> INFORMATION PROVIDED:
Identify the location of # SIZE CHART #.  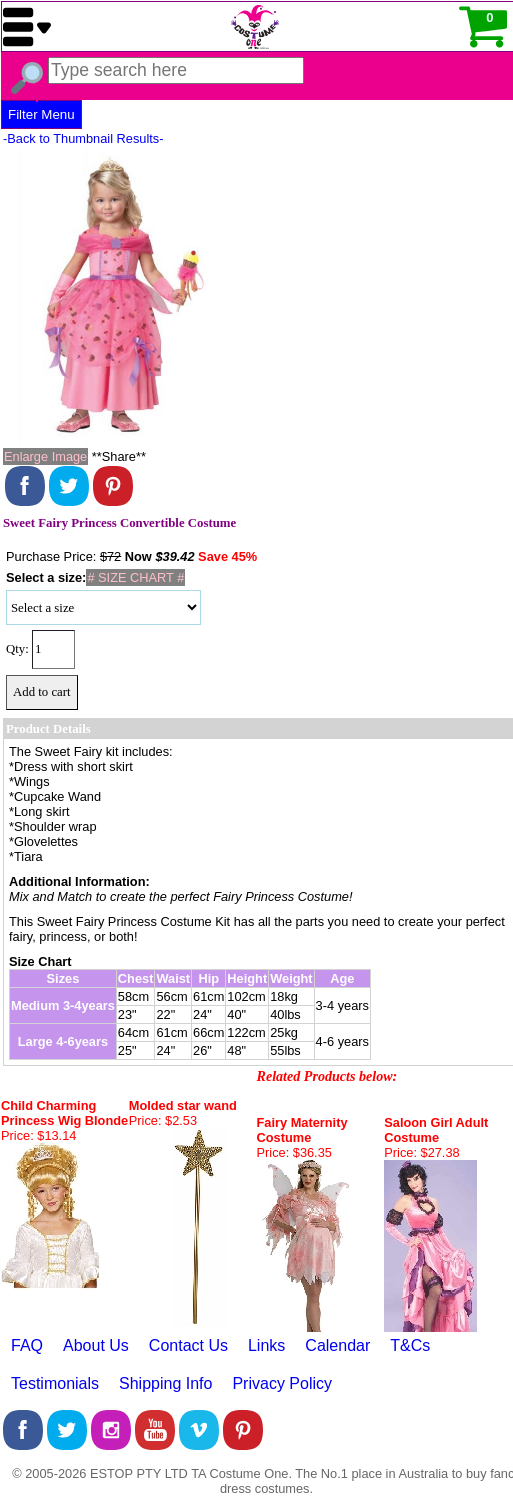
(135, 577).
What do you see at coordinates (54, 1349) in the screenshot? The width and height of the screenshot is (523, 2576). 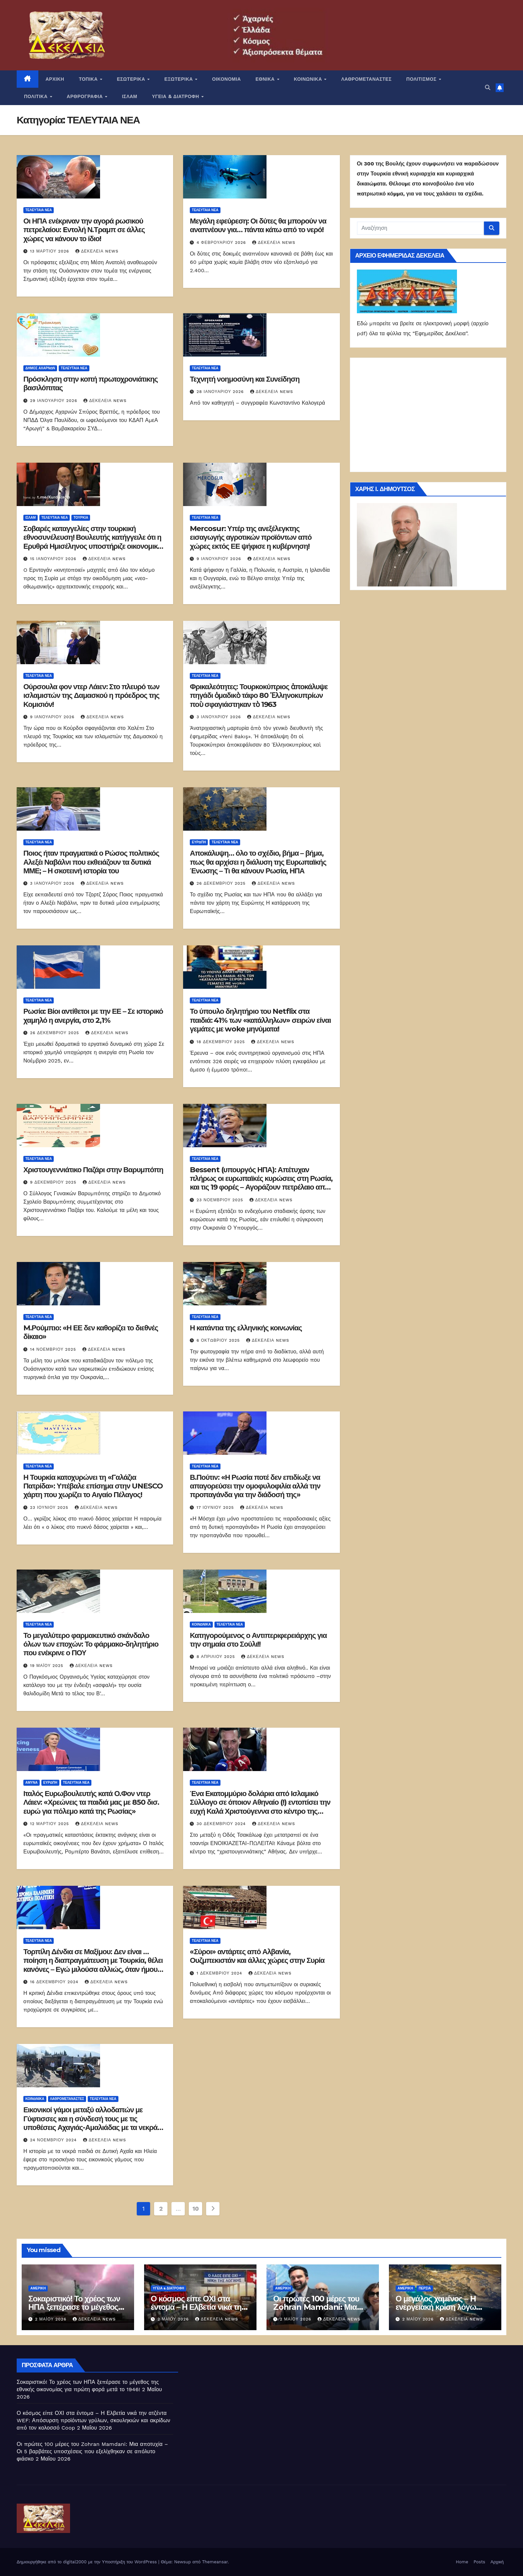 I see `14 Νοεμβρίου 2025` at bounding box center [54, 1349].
* * *
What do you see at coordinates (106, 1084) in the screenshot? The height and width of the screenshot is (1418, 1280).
--
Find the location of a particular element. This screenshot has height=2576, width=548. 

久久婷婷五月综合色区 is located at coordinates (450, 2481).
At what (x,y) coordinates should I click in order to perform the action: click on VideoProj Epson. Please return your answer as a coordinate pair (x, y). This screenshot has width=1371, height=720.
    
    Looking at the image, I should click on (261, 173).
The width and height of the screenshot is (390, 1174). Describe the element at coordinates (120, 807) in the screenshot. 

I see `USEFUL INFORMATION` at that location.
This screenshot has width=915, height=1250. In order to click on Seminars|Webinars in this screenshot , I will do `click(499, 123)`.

> INSTRUCTIONS TO FOLLOW:
From the records above, copy only the lines starting with the line that holds "At what (x,y)" and going on through the line that holds "This screenshot has width=915, height=1250.", exactly as written.

> RESULT FOR THIS EXERCISE:
At what (x,y) coordinates should I click in order to perform the action: click on VideoProj Epson. Please return your answer as a coordinate pair (x, y). This screenshot has width=1371, height=720.
    
    Looking at the image, I should click on (261, 173).
The width and height of the screenshot is (390, 1174). Describe the element at coordinates (120, 807) in the screenshot. 

I see `USEFUL INFORMATION` at that location.
This screenshot has width=915, height=1250. In order to click on Seminars|Webinars in this screenshot , I will do `click(499, 123)`.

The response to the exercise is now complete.